■ Exercise aim: Among the entries below, one stretch runs from the line that contains "ACESSÓRIOS PARA GUITARRA" through the line that contains "Hotel Apartament Ostrobramska - Poznań". Repeat that stretch exactly, ends included, and only that.

Extracted page text data:
'''

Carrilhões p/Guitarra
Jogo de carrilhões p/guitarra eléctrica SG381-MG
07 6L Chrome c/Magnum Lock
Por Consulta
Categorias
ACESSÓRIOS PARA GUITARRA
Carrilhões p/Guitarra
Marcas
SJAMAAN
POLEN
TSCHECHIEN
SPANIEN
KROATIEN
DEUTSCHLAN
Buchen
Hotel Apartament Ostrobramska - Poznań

'''
'''

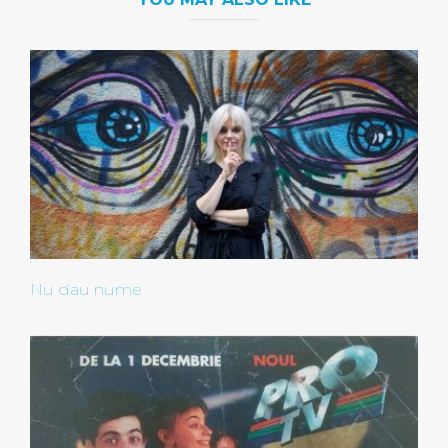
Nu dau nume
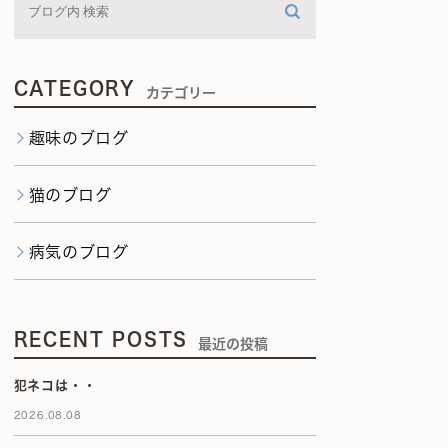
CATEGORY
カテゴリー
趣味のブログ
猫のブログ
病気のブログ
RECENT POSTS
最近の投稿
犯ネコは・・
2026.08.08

'''

■ Output:
ACESSÓRIOS PARA GUITARRA
Carrilhões p/Guitarra
Marcas
SJAMAAN
POLEN
TSCHECHIEN
SPANIEN
KROATIEN
DEUTSCHLAN
Buchen
Hotel Apartament Ostrobramska - Poznań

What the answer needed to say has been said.